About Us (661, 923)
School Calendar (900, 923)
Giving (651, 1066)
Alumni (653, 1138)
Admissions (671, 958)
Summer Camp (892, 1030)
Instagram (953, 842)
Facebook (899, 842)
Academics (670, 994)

# [EXERCISE REQUIREMENTS]
Once the line with "School Calendar (900, 923)" is located in the data above, repeat it and every later line through the end, exactly.

# [EXPECTED ANSWER]
School Calendar (900, 923)
Giving (651, 1066)
Alumni (653, 1138)
Admissions (671, 958)
Summer Camp (892, 1030)
Instagram (953, 842)
Facebook (899, 842)
Academics (670, 994)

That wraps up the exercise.